_Work instructions_
Reproduce all the entries beneath this sentence exactly.

───── Stored data ─────

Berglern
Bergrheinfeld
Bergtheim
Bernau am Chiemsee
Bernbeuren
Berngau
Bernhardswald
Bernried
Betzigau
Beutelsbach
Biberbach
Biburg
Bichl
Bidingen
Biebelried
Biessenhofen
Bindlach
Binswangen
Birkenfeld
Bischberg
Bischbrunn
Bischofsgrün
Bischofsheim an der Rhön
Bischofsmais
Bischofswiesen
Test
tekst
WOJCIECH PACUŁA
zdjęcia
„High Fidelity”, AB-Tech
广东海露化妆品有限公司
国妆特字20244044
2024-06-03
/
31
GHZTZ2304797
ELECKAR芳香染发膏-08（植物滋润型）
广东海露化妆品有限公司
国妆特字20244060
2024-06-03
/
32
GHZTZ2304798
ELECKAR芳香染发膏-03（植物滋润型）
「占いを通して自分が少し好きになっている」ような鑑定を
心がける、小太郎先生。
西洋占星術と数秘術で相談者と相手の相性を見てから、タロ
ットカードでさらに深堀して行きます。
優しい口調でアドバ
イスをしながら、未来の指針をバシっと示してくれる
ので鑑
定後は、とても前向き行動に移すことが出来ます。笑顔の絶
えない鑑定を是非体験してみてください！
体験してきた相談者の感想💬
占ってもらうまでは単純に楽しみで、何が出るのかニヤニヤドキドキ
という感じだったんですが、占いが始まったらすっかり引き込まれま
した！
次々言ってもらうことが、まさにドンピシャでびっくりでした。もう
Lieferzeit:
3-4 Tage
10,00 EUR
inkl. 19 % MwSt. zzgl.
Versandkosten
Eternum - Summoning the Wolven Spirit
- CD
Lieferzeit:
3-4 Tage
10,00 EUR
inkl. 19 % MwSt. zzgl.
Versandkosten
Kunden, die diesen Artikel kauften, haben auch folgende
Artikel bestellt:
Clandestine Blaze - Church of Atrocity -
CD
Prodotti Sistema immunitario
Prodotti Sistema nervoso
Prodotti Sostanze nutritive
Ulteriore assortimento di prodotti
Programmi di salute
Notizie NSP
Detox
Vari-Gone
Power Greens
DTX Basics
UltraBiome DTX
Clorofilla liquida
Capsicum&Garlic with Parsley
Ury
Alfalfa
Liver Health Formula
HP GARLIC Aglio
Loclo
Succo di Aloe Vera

─────

_Solution for this exercise_
Berglern
Bergrheinfeld
Bergtheim
Bernau am Chiemsee
Bernbeuren
Berngau
Bernhardswald
Bernried
Betzigau
Beutelsbach
Biberbach
Biburg
Bichl
Bidingen
Biebelried
Biessenhofen
Bindlach
Binswangen
Birkenfeld
Bischberg
Bischbrunn
Bischofsgrün
Bischofsheim an der Rhön
Bischofsmais
Bischofswiesen
Test
tekst
WOJCIECH PACUŁA
zdjęcia
„High Fidelity”, AB-Tech
广东海露化妆品有限公司
国妆特字20244044
2024-06-03
/
31
GHZTZ2304797
ELECKAR芳香染发膏-08（植物滋润型）
广东海露化妆品有限公司
国妆特字20244060
2024-06-03
/
32
GHZTZ2304798
ELECKAR芳香染发膏-03（植物滋润型）
「占いを通して自分が少し好きになっている」ような鑑定を
心がける、小太郎先生。
西洋占星術と数秘術で相談者と相手の相性を見てから、タロ
ットカードでさらに深堀して行きます。
優しい口調でアドバ
イスをしながら、未来の指針をバシっと示してくれる
ので鑑
定後は、とても前向き行動に移すことが出来ます。笑顔の絶
えない鑑定を是非体験してみてください！
体験してきた相談者の感想💬
占ってもらうまでは単純に楽しみで、何が出るのかニヤニヤドキドキ
という感じだったんですが、占いが始まったらすっかり引き込まれま
した！
次々言ってもらうことが、まさにドンピシャでびっくりでした。もう
Lieferzeit:
3-4 Tage
10,00 EUR
inkl. 19 % MwSt. zzgl.
Versandkosten
Eternum - Summoning the Wolven Spirit
- CD
Lieferzeit:
3-4 Tage
10,00 EUR
inkl. 19 % MwSt. zzgl.
Versandkosten
Kunden, die diesen Artikel kauften, haben auch folgende
Artikel bestellt:
Clandestine Blaze - Church of Atrocity -
CD
Prodotti Sistema immunitario
Prodotti Sistema nervoso
Prodotti Sostanze nutritive
Ulteriore assortimento di prodotti
Programmi di salute
Notizie NSP
Detox
Vari-Gone
Power Greens
DTX Basics
UltraBiome DTX
Clorofilla liquida
Capsicum&Garlic with Parsley
Ury
Alfalfa
Liver Health Formula
HP GARLIC Aglio
Loclo
Succo di Aloe Vera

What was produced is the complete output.